>>>>>
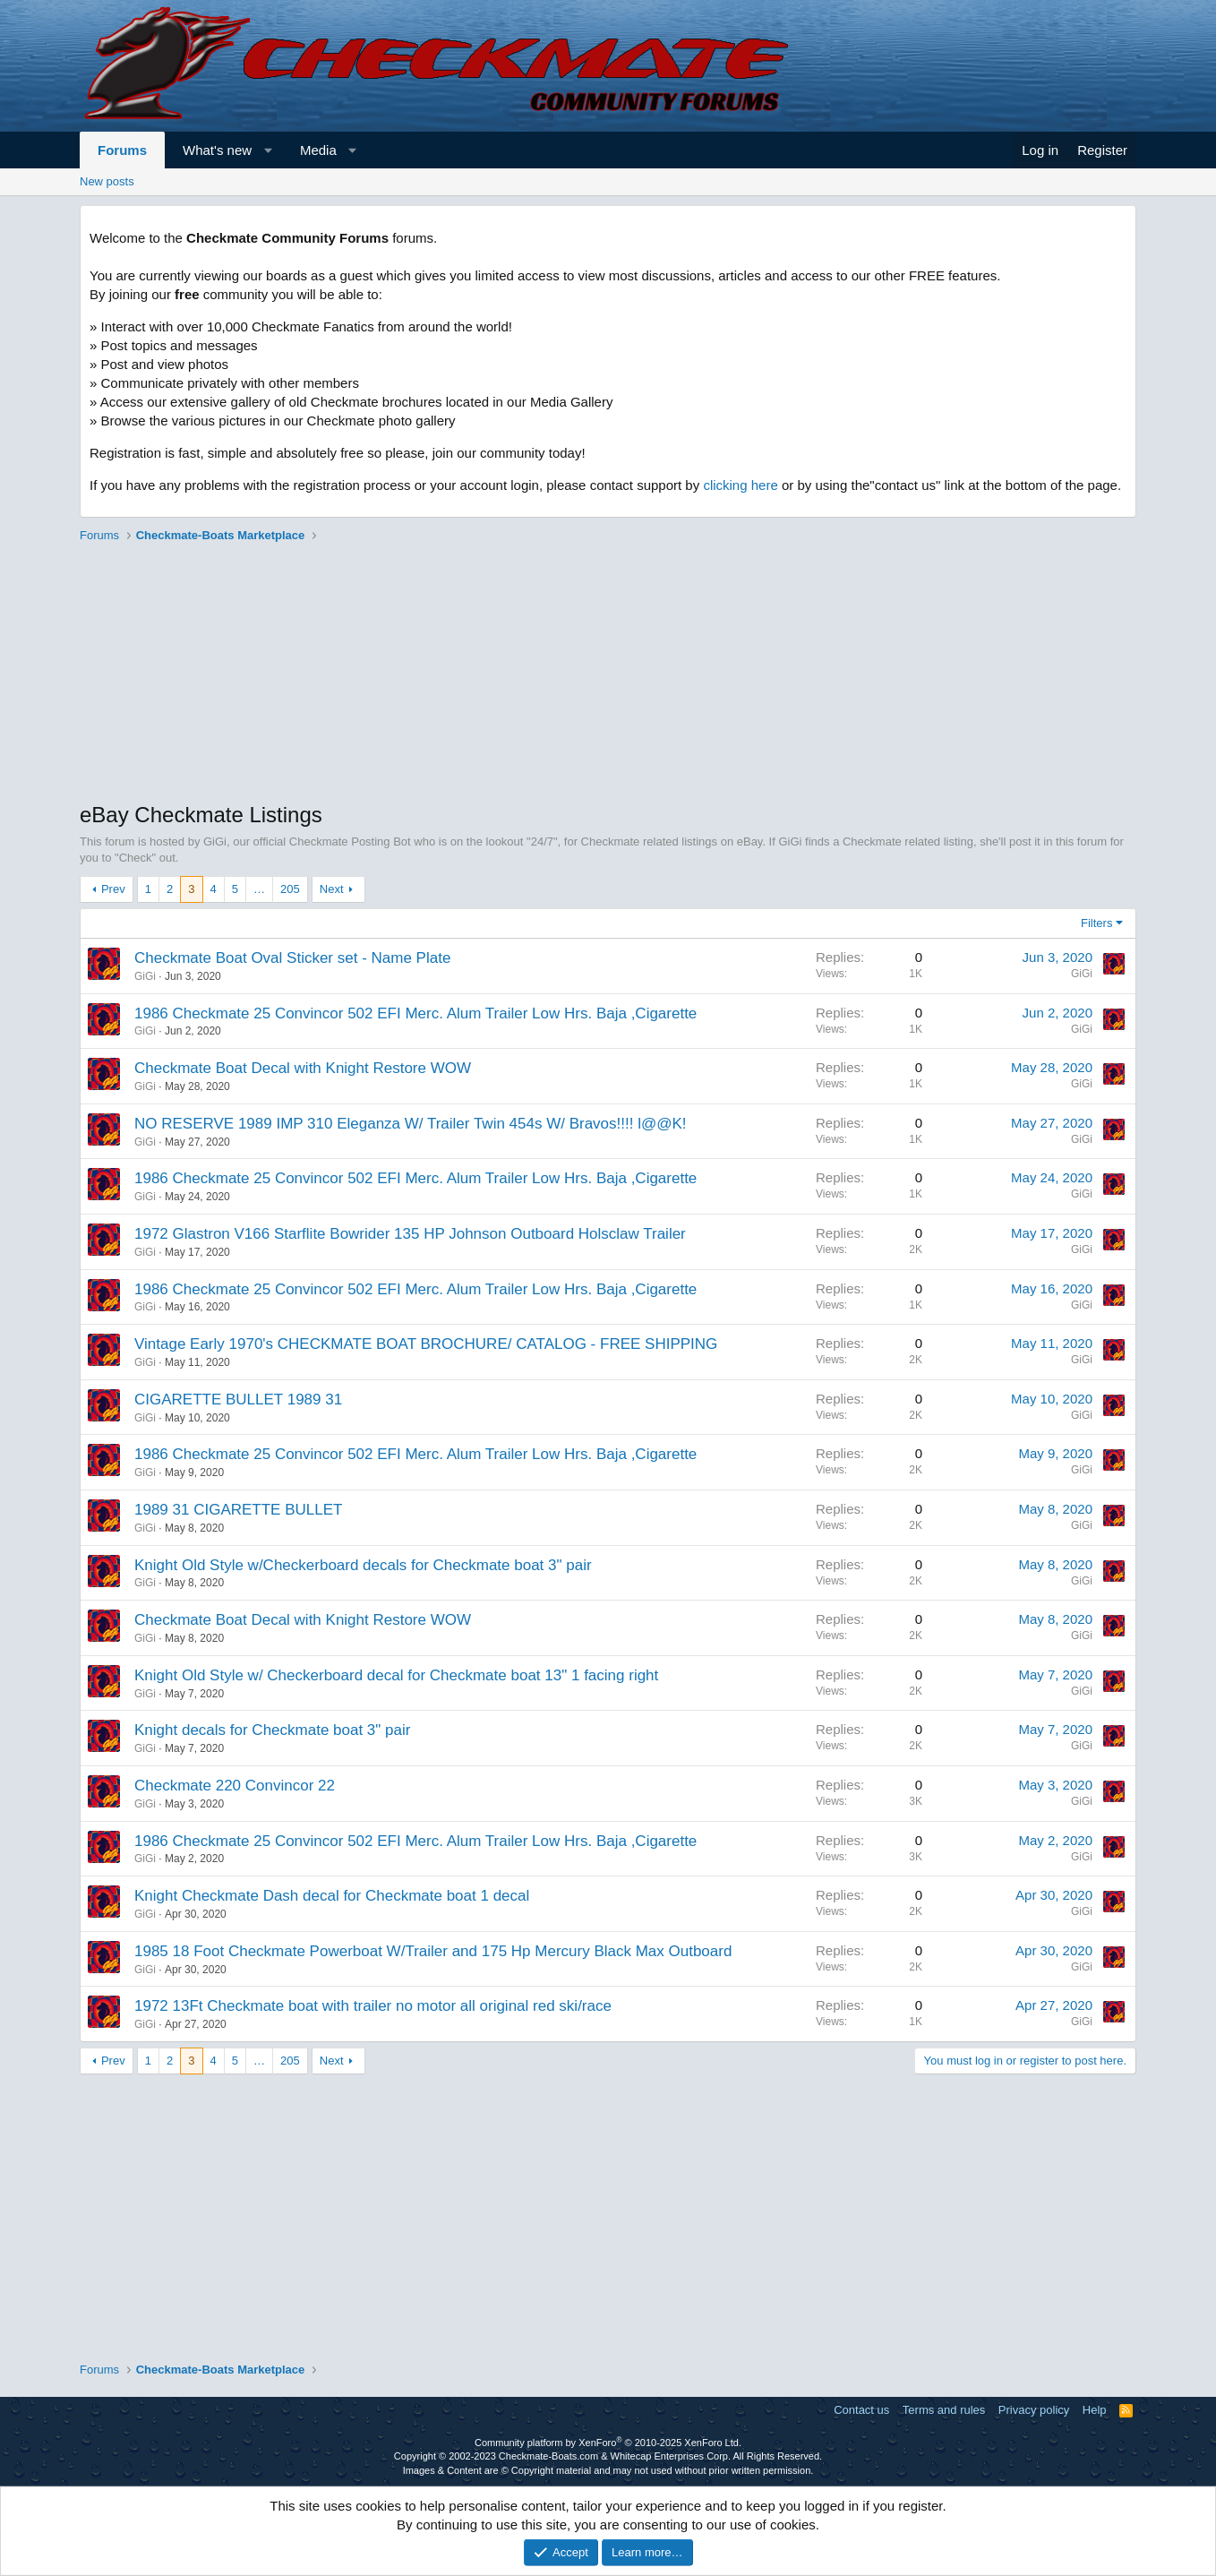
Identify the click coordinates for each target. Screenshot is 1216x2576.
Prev (113, 889)
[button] (268, 150)
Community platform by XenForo (608, 2442)
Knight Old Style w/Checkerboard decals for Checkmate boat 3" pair (363, 1565)
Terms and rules (944, 2410)
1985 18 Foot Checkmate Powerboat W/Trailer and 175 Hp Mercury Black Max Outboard (433, 1951)
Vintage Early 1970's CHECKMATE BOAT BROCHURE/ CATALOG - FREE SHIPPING (425, 1343)
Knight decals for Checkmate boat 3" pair (272, 1730)
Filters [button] (1096, 923)
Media (318, 150)
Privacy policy (1033, 2410)
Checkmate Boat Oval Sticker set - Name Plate (292, 957)
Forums (122, 150)
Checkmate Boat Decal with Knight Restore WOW (302, 1068)
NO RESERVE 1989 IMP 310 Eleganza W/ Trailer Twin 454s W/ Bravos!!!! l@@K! (410, 1123)
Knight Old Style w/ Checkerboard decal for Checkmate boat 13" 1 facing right (396, 1675)
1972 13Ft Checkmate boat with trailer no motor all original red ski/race (373, 2005)
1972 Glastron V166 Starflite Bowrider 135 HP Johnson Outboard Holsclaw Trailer (410, 1233)
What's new (217, 150)
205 (290, 889)
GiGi (145, 976)
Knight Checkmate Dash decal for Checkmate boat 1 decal (331, 1895)
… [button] (259, 889)
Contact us (861, 2410)
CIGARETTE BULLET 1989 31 (238, 1399)
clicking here (740, 485)
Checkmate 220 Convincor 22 (234, 1785)
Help (1095, 2410)
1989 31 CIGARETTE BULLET (238, 1509)
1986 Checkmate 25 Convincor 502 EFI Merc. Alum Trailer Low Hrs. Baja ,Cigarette (415, 1013)
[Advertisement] (608, 674)
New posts (107, 181)
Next (332, 889)
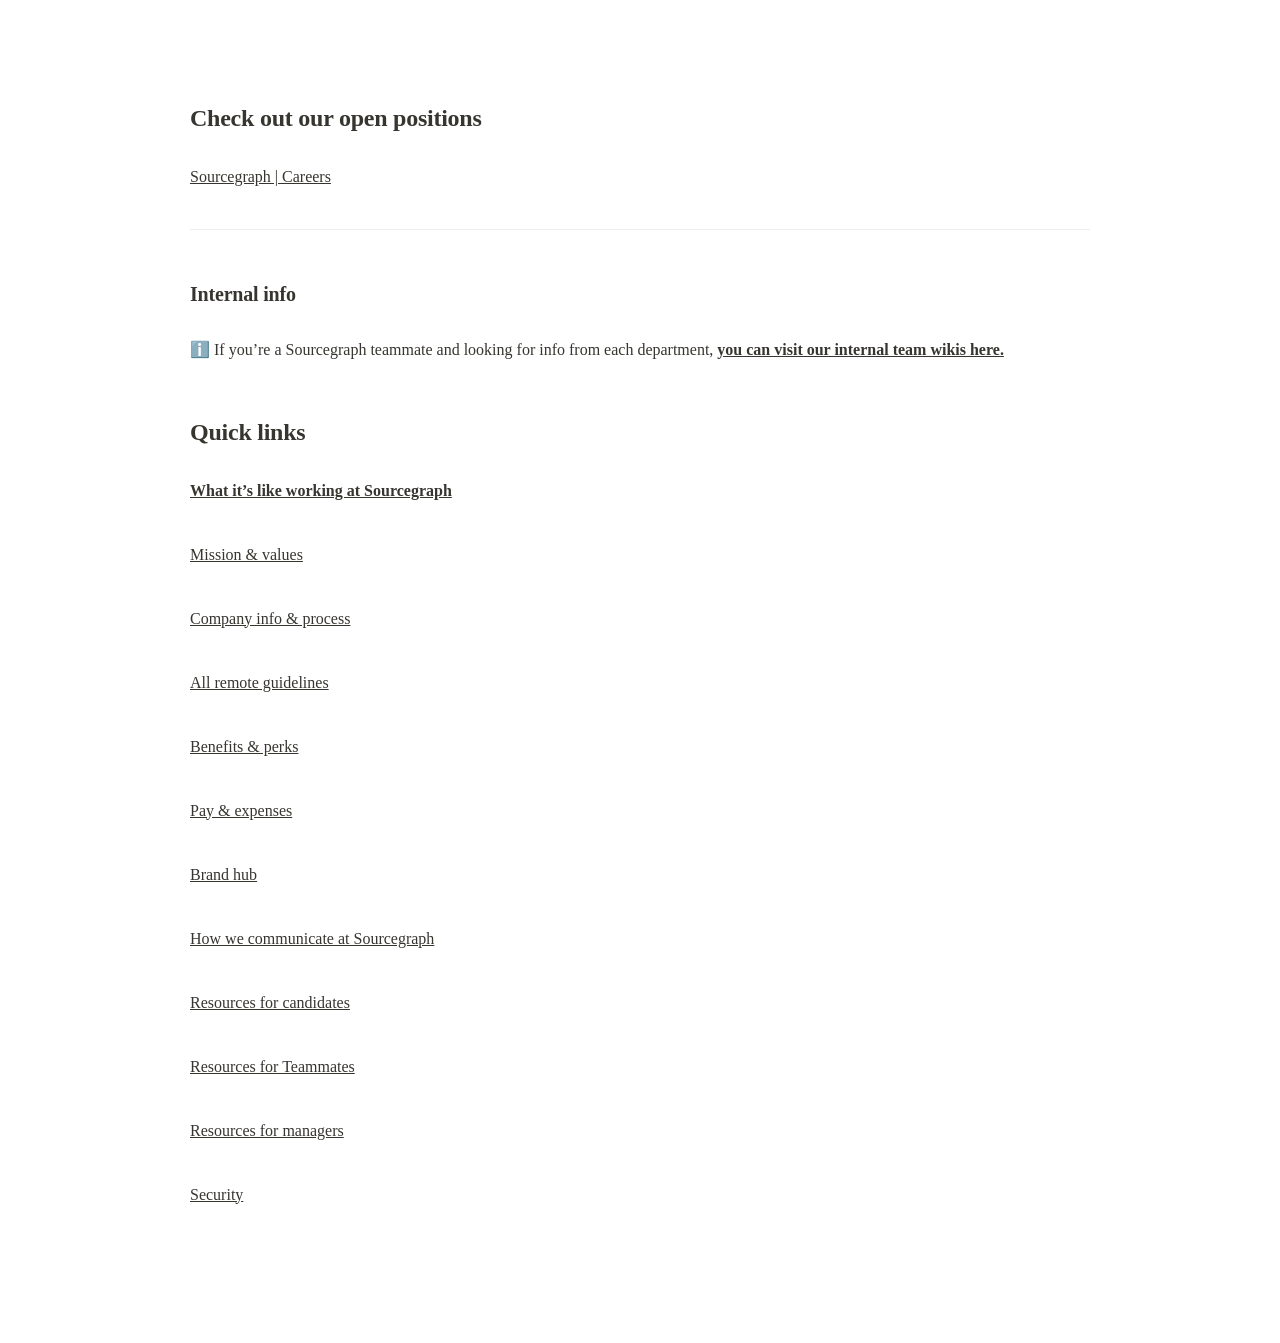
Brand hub (223, 874)
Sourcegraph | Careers (260, 176)
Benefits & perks (244, 746)
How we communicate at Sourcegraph (312, 938)
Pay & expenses (241, 810)
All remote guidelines (259, 682)
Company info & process (270, 618)
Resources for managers (267, 1130)
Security (216, 1194)
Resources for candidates (270, 1002)
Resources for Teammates (272, 1066)
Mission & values (246, 554)
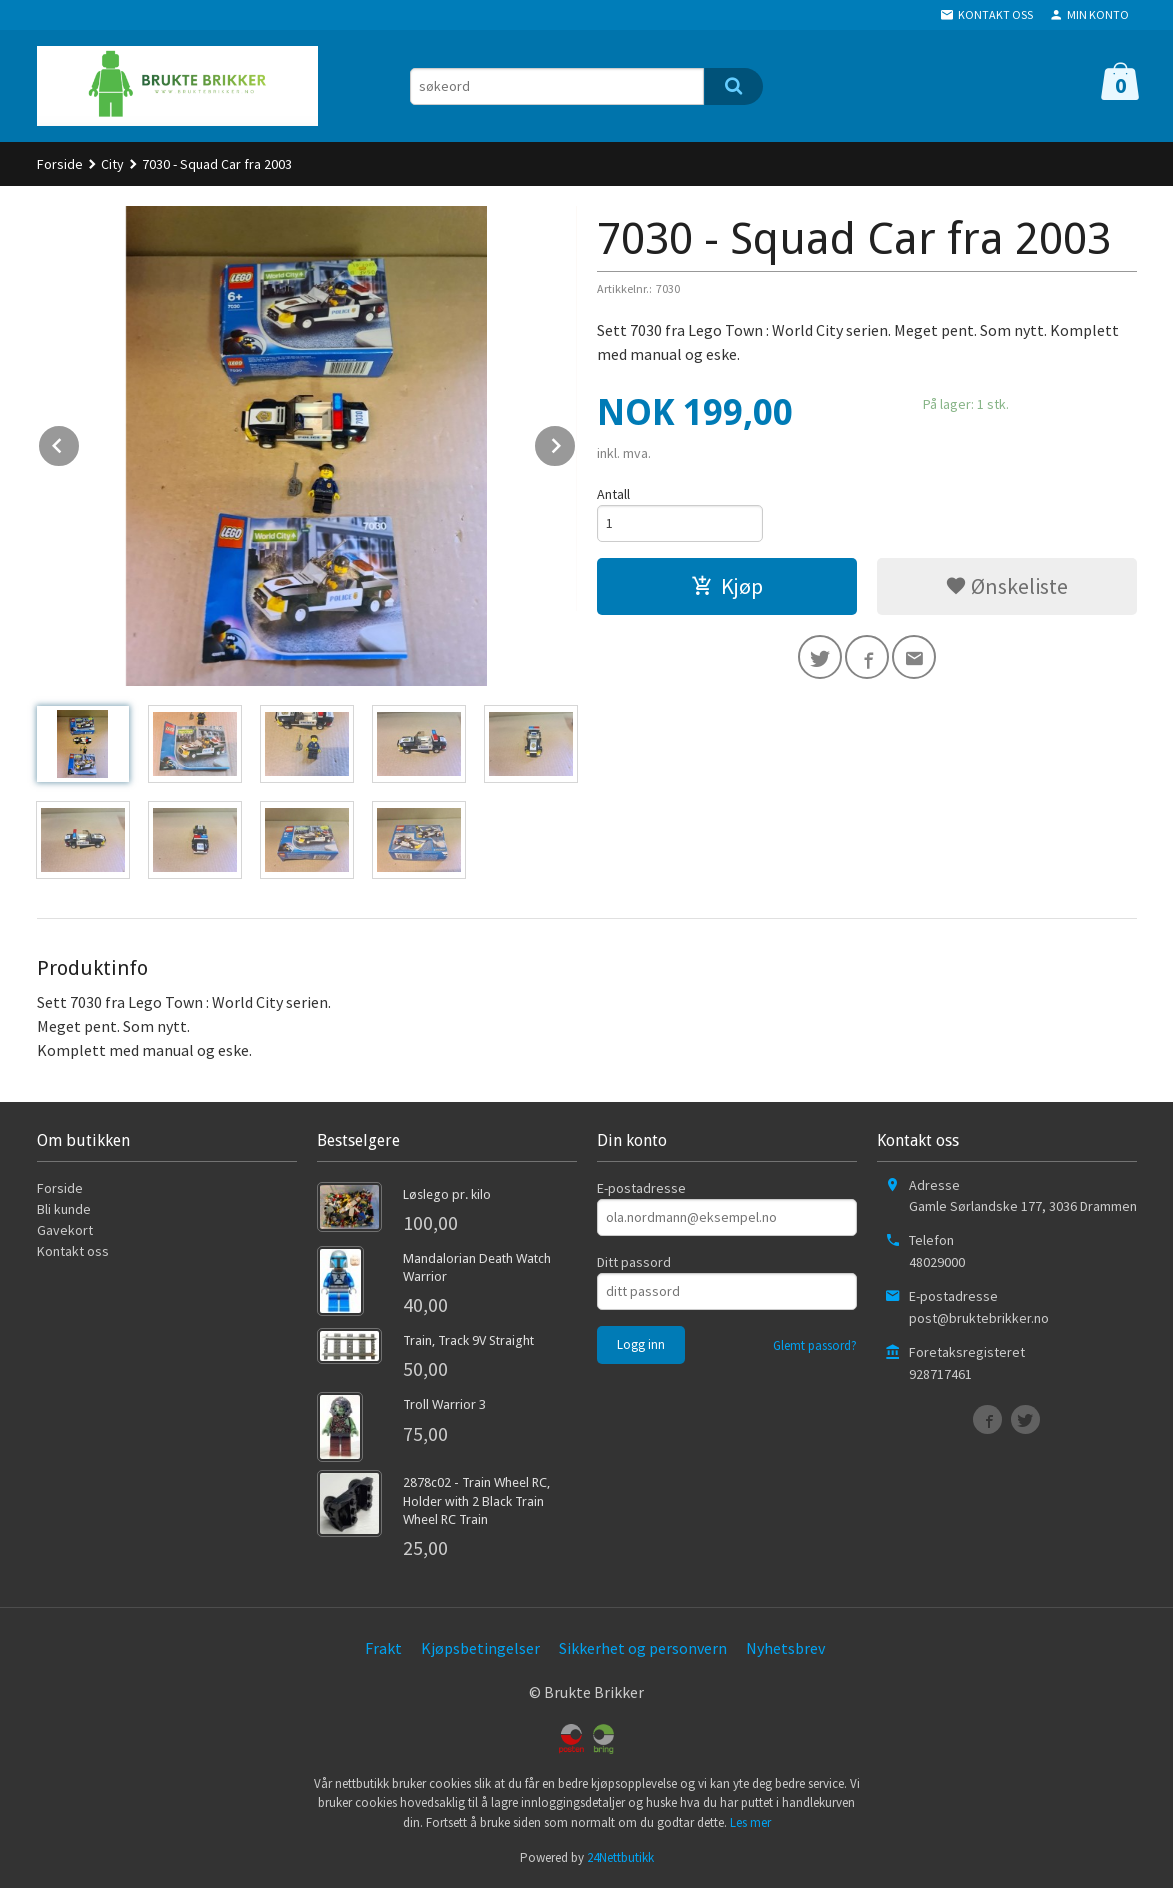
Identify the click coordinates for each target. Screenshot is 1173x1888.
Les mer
<<<<<
**Problem**:
Look above for the line with "Contact us (861, 2410)" and the line with "Pay & expenses (241, 810)". Copy them and every line between, exactly, but no pictures.

**Exercise answer**:
Contact us (861, 2410)
CIGARETTE BULLET 1989 31 (238, 1399)
clicking here (740, 485)
Checkmate 220 Convincor 22 (234, 1785)
Help (1095, 2410)
1989 31 CIGARETTE BULLET (238, 1509)
1986 Checkmate 25 Convincor 502 EFI Merc. Alum Trailer Low Hrs. Baja ,Cigarette (415, 1013)
[Advertisement] (608, 674)
New posts (107, 181)
Next (332, 889)
Brand hub (223, 874)
Sourcegraph | Careers (260, 176)
Benefits & perks (244, 746)
How we communicate at Sourcegraph (312, 938)
Pay & expenses (241, 810)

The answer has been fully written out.